(DATA EXTRACT begins)
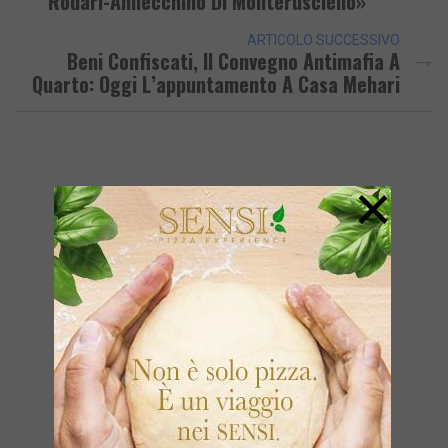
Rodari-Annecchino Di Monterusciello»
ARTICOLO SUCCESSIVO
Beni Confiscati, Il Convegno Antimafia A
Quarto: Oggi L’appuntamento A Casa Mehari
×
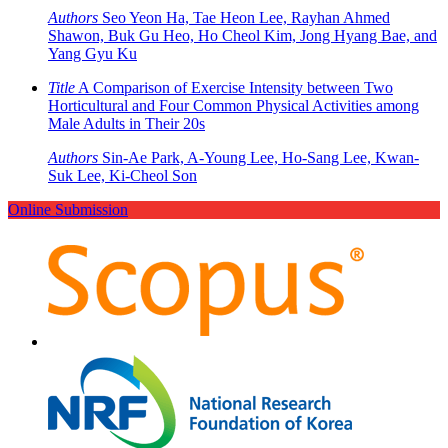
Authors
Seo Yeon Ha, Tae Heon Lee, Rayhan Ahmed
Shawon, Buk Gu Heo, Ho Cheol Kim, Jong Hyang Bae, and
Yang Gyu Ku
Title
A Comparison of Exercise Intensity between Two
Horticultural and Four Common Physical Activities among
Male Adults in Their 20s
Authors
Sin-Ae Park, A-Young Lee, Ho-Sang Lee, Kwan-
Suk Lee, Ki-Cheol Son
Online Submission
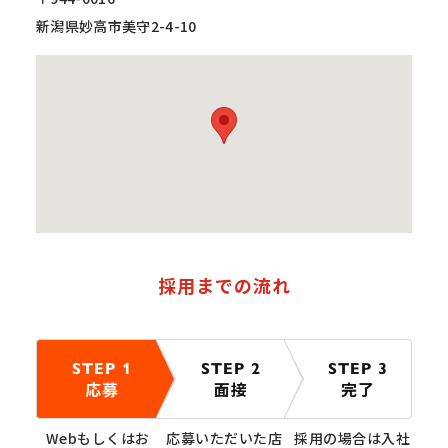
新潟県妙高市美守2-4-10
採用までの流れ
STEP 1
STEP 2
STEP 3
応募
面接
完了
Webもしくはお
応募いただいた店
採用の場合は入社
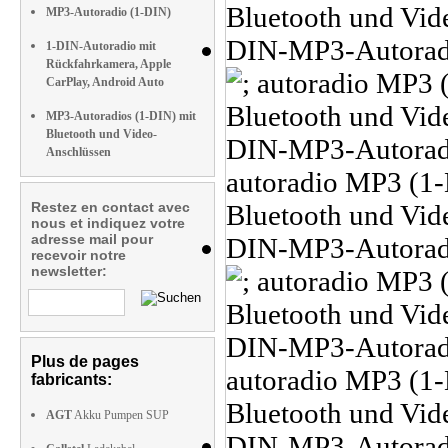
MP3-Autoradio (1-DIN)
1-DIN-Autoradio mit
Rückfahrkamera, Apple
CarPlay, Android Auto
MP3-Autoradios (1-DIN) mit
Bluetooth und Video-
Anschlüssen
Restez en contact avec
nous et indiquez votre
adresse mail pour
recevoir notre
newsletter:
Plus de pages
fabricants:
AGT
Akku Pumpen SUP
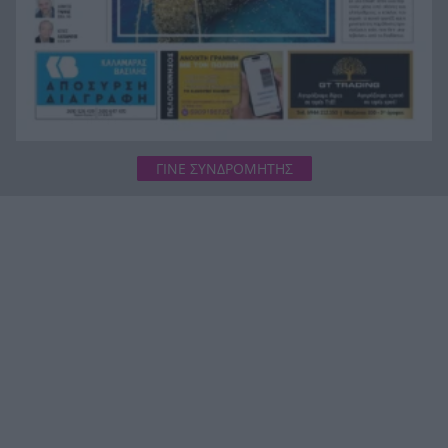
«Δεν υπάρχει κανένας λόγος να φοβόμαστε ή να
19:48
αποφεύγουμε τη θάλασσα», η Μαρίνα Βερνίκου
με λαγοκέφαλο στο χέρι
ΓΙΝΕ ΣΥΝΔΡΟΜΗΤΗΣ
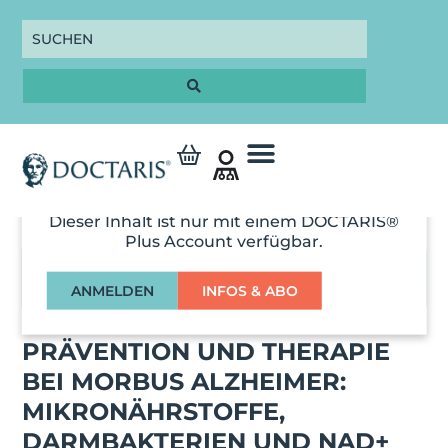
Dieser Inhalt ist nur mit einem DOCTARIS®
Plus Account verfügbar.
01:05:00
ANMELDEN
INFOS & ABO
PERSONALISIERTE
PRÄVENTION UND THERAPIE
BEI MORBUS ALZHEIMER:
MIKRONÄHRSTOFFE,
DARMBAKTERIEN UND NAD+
(DATA EXTRACT ends)
[TRY IT] Where images occur in the data above, leave them out and repeat everything else exactly.

[SOLUTION TO THIS PROBLEM]
Rodari-Annecchino Di Monterusciello»
ARTICOLO SUCCESSIVO
Beni Confiscati, Il Convegno Antimafia A
Quarto: Oggi L’appuntamento A Casa Mehari
×
Authors
Seo Yeon Ha, Tae Heon Lee, Rayhan Ahmed
Shawon, Buk Gu Heo, Ho Cheol Kim, Jong Hyang Bae, and
Yang Gyu Ku
Title
A Comparison of Exercise Intensity between Two
Horticultural and Four Common Physical Activities among
Male Adults in Their 20s
Authors
Sin-Ae Park, A-Young Lee, Ho-Sang Lee, Kwan-
Suk Lee, Ki-Cheol Son
Online Submission
新潟県妙高市美守2-4-10
採用までの流れ
STEP 1
STEP 2
STEP 3
応募
面接
完了
Webもしくはお
応募いただいた店
採用の場合は入社
MP3-Autoradio (1-DIN)
1-DIN-Autoradio mit
Rückfahrkamera, Apple
CarPlay, Android Auto
MP3-Autoradios (1-DIN) mit
Bluetooth und Video-
Anschlüssen
Restez en contact avec
nous et indiquez votre
adresse mail pour
recevoir notre
newsletter:
Plus de pages
fabricants:
AGT
Akku Pumpen SUP
«Δεν υπάρχει κανένας λόγος να φοβόμαστε ή να
19:48
αποφεύγουμε τη θάλασσα», η Μαρίνα Βερνίκου
με λαγοκέφαλο στο χέρι
ΓΙΝΕ ΣΥΝΔΡΟΜΗΤΗΣ
Dieser Inhalt ist nur mit einem DOCTARIS®
Plus Account verfügbar.
01:05:00
ANMELDEN
INFOS & ABO
PERSONALISIERTE
PRÄVENTION UND THERAPIE
BEI MORBUS ALZHEIMER:
MIKRONÄHRSTOFFE,
DARMBAKTERIEN UND NAD+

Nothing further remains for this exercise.